How is the optimum obtained (so how is the vector $\beta$ found)? The criterion simply is to find a vector $\beta$ which minimises the sum of squared errors $u^2$ for given $X$.
You can adress non-linearity (in $X$) to some extent using linear regression. Say there is one explanatory variable $x$, we can write a linear model like:
$$ y = \beta_0 + \beta_1 x + u. $$
This basically is a linear function with intercept $\beta_0$ and slope $\beta_1$. Now suppose that the true data are not perfectly linear but show some non-linear pattern. In this case you can add additional terms to your model to try to capture this non-linearity. Any linear transformations of $x$ are allowed, e.g. you could write models like:
$$ y = \beta_0 + \beta_1 x + \beta_2 x^2 + u. $$
$$ y = \beta_0 + \beta_1 x + \beta_2 x^2 + ... + \beta_n x^n + u. $$
$$ y = \beta_0 + \beta_1 log(x) + u. $$
Using such linear transformations of $x$, it is often possible to capture quite a lot of "non-linearity" in $x$.
You can even combine several linear models to one model in order to capture quite wild non-linearity in $x$, these models are called "generalised additiive models" (GAM).
Regarding your second question: Also linear models can capture a high degree of complexity in data, especially in case many $x$ are included in the regression. So there is no ex-ante reason to believe that linear models will in general perform worse than other models (like tree-based or neural nets). Also the principle of parsimony says that we should prefer a less complex model over a more complex one if the more complex model does not yield better results than the less complex model.

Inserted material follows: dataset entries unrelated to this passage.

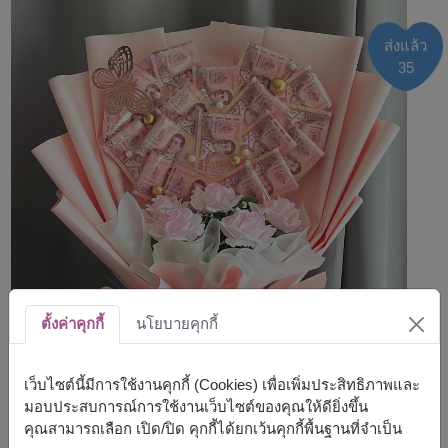
ส่งแล้ว
35
ตั้งค่าคุกกี้
นโยบายคุกกี้
เว็บไซต์นี้มีการใช้งานคุกกี้ (Cookies) เพื่อเพิ่มประสิทธิภาพและ
มอบประสบการณ์การใช้งานเว็บไซต์ของคุณให้ดียิ่งขึ้น
คุณสามารถเลือก เปิด/ปิด คุกกี้ได้ยกเว้นคุกกี้พื้นฐานที่จำเป็น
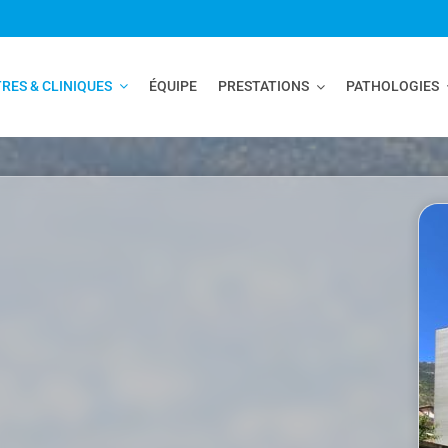
RES & CLINIQUES
ÉQUIPE
PRESTATIONS
PATHOLOGIES
Centre de l’Oeil Simplon
Centre de l’Oeil Martigny
Centre de l’Oeil Sierre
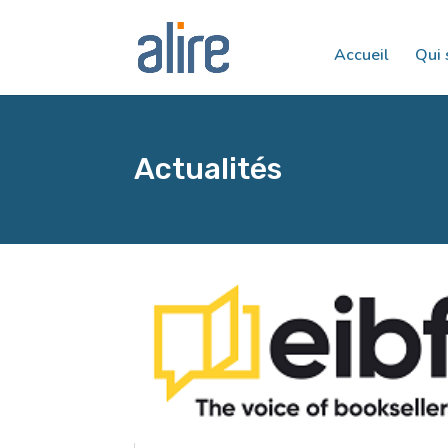
Accueil
Qui
Actualités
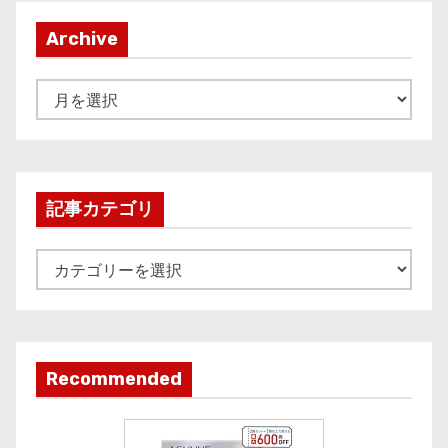
Archive
A
r
c
h
i
記事カテゴリ
v
e
記
事
カ
テ
ゴ
Recommended
リ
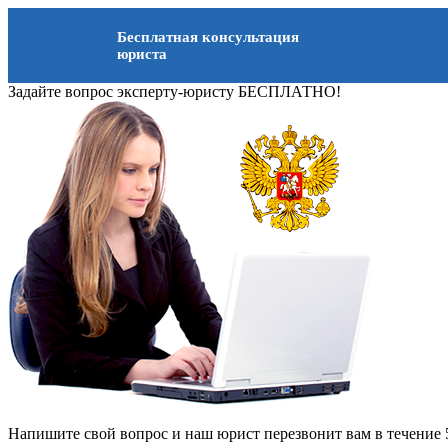
Бесплатная консультация
юриста
Задайте вопрос эксперту-юристу БЕСПЛАТНО!
Напишите свой вопрос и наш юрист перезвонит вам в течение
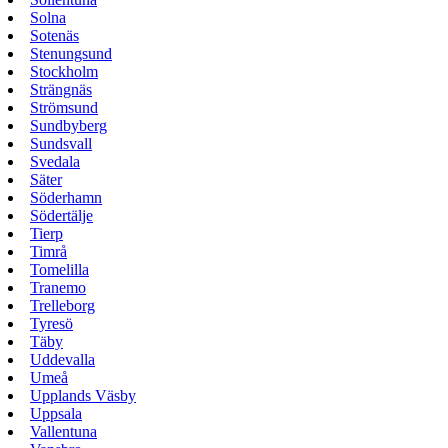
Solna
Sotenäs
Stenungsund
Stockholm
Strängnäs
Strömsund
Sundbyberg
Sundsvall
Svedala
Säter
Söderhamn
Södertälje
Tierp
Timrå
Tomelilla
Tranemo
Trelleborg
Tyresö
Täby
Uddevalla
Umeå
Upplands Väsby
Uppsala
Vallentuna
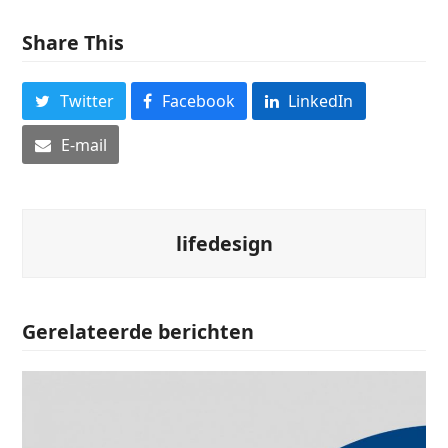
Share This
Twitter
Facebook
LinkedIn
E-mail
lifedesign
Gerelateerde berichten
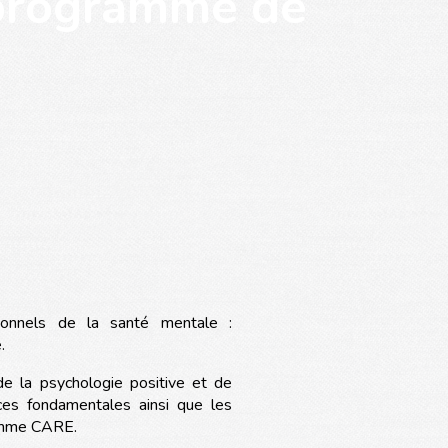
 programme de
onnels de la santé mentale :
.
 de la psychologie positive et de
nces fondamentales ainsi que les
ramme CARE.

If the information in your training set comes from the same "data generating process" (DGP) like the information in the data you want to predict, you may be able to produce proper predictions. Suppose you employ an extremely fancy model to learn a DGP but when it comes to predictions, the data you have to predict some outcome come from an entirely different DGP. In this case, you will likely produce very bad predictions, regardless of what model you employed in the first place. So first of all, make sure that you choose a model which is able to describe/learn/predict some outcome in a good way in the training data (without being unnecessarily complex). Second, make sure that the data you want to predict, comes from the same DGP as the data you used for training. In essence, your model can only predict what it has learned before.
Have a look at "Introduction to Statistical Learning", it's a great book, which is also available online as PDF. It also comes with R labs.